Lösungen werden ausgereifter

Smart-Home-Anbieter investieren in Sicherheit

Smart-Home-Anbieter wollen Sicherheit verbessern. © Digitalstrom

Smart Homes werden interessante Ziele für Angriffe aus dem Internet. Die Anbieter sichern sowohl den Zugriff auf die Systeme als auch die Daten selbst.

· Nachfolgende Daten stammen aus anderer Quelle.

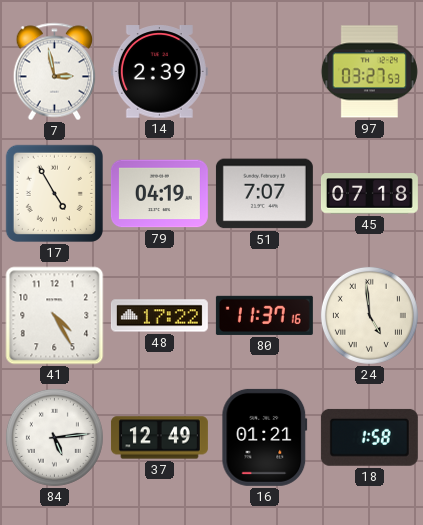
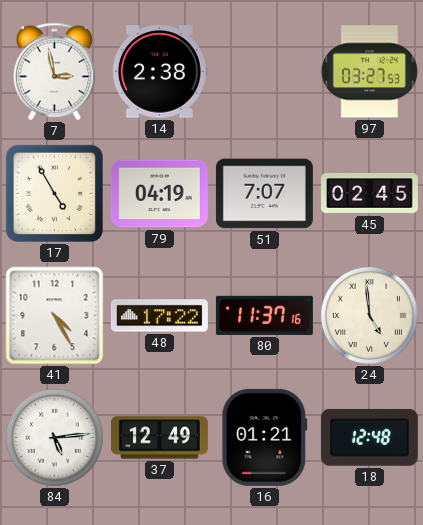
14: 2:39 -> 2:38
45: 07:18 -> 02:45
18: 1:58 -> 12:48
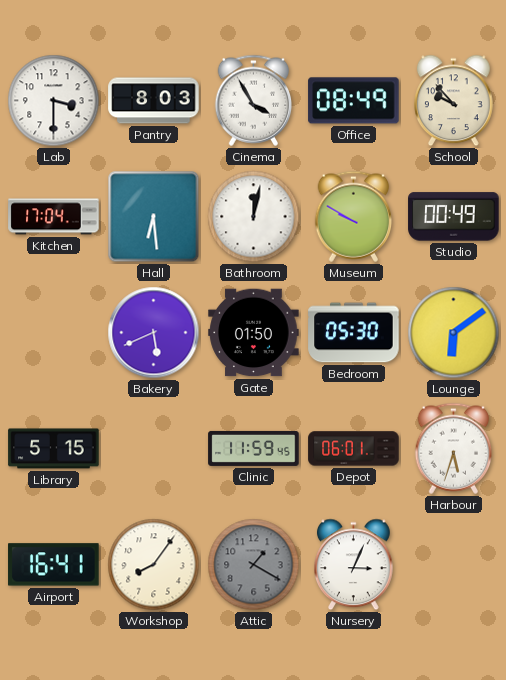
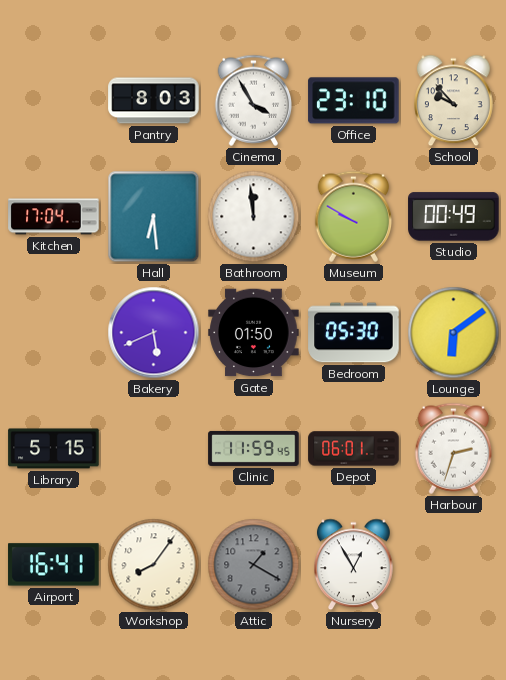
Lab: 3:30 -> none
Office: 08:49 -> 23:10
Bathroom: 12:02 -> 11:59
Harbour: 5:33 -> 2:33
Nursery: 3:04 -> 12:55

Immer mehr Nutzer von Smart-Home-Technik wollen das Licht, die Heizung oder Rollladen und Markisen von unterwegs mit ihrem Smartphone über das mobile Internet überwachen und steuern können. Daher verknüpfen inzwischen fast alle Anbieter von Smart-Home-Produkten ihre Systeme mit Internet und integrieren zudem Dienste von anderen Anbietern im Internet. Das ist zwar praktisch für die Kunden, sorgt allerdings auch dafür, dass bislang isolierte Systeme der Heimvernetzung öffentlich zugänglich und damit zunehmend interessant werden für Angriffe aus dem weltweiten Datennetz, wie Sicherheitsexperten von Trend Micro festgestellt haben.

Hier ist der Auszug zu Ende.